Comme le montrent les exemples cités antérieurement, il est clair que choisir une des deux dimensions du développement éthique et durable ne permet pas de résoudre les contradictions signalées plus haut. Chaque politique reste enfermée dans son cercle vicieux : les termes qu’on néglige finissent par venir à bout des efforts qu’on déploie pour promouvoir ceux qu’on privilégie – même si ces efforts sont sincères et honnêtes. C’est pour cette raison, à mon sens, que les tentatives de « retour à l’État » en Amérique Latine restent très fragiles. La continuité de leurs politiques dépend, en effet, de variables trop aléatoires : du prix de l’énergie et des autres matières premières sur les marchés externes ; des manœuvres des États hégémoniques ; des réactions des classes dominantes, nationales ou locales, des acteurs politiques d’opposition et d’autres groupes de pression ; de l’unité, du sens civique et de l’intelligence des acteurs politiques et sociaux qui soutiennent le gouvernement, etc.
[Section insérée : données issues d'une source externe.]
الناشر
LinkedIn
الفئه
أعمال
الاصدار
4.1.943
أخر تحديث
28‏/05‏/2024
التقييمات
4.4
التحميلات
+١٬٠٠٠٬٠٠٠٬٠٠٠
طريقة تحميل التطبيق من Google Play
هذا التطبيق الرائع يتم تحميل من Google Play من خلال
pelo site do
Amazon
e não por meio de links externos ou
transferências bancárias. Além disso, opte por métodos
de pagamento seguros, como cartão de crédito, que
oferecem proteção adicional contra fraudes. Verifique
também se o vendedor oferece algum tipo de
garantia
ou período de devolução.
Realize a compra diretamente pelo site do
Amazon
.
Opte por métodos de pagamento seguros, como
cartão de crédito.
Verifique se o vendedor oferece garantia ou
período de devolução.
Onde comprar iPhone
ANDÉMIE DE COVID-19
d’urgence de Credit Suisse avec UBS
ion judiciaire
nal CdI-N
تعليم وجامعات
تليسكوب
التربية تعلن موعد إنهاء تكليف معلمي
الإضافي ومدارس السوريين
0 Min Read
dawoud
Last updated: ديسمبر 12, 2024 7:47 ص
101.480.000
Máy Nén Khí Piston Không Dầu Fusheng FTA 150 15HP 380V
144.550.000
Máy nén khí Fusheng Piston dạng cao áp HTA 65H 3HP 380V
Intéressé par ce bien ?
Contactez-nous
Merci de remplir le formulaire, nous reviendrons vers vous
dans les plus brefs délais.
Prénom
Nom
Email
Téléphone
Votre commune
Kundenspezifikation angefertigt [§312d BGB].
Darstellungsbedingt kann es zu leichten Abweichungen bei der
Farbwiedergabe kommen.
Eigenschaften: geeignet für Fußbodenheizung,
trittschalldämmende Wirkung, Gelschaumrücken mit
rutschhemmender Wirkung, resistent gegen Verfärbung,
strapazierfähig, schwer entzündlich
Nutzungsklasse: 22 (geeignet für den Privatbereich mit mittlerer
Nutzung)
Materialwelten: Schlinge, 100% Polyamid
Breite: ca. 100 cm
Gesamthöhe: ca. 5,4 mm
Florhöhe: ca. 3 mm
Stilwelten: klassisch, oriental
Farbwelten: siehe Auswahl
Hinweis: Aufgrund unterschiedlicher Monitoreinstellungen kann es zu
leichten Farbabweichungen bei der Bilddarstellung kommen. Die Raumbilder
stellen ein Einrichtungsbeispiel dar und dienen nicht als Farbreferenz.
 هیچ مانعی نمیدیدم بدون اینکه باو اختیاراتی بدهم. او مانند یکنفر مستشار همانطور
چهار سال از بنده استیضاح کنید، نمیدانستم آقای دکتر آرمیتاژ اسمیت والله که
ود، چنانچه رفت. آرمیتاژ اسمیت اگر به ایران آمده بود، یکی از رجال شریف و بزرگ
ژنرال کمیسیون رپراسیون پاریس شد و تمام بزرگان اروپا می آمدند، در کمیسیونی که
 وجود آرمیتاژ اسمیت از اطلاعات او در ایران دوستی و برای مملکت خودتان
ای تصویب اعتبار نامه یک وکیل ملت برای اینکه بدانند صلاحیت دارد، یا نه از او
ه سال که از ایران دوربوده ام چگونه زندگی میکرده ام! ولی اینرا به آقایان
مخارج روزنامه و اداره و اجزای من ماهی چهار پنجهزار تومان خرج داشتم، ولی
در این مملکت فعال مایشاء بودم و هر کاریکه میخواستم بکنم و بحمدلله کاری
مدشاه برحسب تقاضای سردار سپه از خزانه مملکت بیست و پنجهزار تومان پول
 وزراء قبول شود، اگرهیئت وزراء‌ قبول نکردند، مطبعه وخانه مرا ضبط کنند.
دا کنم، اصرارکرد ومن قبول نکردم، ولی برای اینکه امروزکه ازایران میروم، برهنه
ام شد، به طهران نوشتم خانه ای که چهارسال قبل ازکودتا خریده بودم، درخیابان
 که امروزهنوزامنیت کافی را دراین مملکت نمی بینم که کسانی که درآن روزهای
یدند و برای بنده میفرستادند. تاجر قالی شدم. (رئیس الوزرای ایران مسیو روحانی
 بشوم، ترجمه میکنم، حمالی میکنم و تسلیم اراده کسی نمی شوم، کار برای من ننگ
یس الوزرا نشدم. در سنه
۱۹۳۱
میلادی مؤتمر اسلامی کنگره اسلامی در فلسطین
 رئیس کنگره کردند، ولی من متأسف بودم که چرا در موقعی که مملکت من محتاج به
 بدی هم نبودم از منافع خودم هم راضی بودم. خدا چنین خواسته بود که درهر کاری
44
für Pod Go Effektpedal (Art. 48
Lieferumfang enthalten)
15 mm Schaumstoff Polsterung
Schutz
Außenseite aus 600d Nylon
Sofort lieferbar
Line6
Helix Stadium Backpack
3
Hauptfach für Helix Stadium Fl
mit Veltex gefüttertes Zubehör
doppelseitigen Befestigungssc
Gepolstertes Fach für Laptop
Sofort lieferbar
Fréquemment, l’avenir de ces projets ne tient qu’à un fil et, ce qui est encore pire, il ne repose parfois que sur un seul individu, dont la disparition suffirait à mettre fin à la tentative.

Un dernier commentaire s’impose encore. Les ressources naturelles jouent un rôle essentiel dans le destin de ces gouvernements. Bien sûr, il est légitime d’utiliser une ressource nationale (le gaz, le pétrole, le cuivre...), fortement valorisée sur les marchés par une conjoncture favorable, afin d’engranger des devises, mais, partout, cet argent facilement obtenu renforce la tentation populiste. Il faut donc savoir profiter de ces capitaux pour avancer effectivement sur la voie du développement éthique et durable, et ne pas se contenter de vendre les ressources nationales au prix le plus élevé, pour remplir les caisses de l’État, afin d’acheter la paix sociale et une clientèle électorale qui réélira les gouvernants aux prochaines élections ! L’histoire nous a appris que l’argent trop facilement acquis a fréquemment des effets pervers : il permet de reporter à plus tard la résolution des vrais problèmes.

[1Je renvoie le lecteur à : Guy Bajoit, François Houtart et Bernard Duterme, Amérique Latine, à gauche toute ? (Bruxelles, Ed. Couleur Livre, 2008). Mon évaluation traite les cas du Venezuela, avec Chavez, de la Bolivie, avec Morales, et de l’Argentine, avec Kirchner.

[2Voir sur ce point le remarquable ouvrage de François Houtart, L’agro-énergie. Solution pour le climat ou sortie de crise pour le capital ? Charleroi, Couleur Livre, 2009.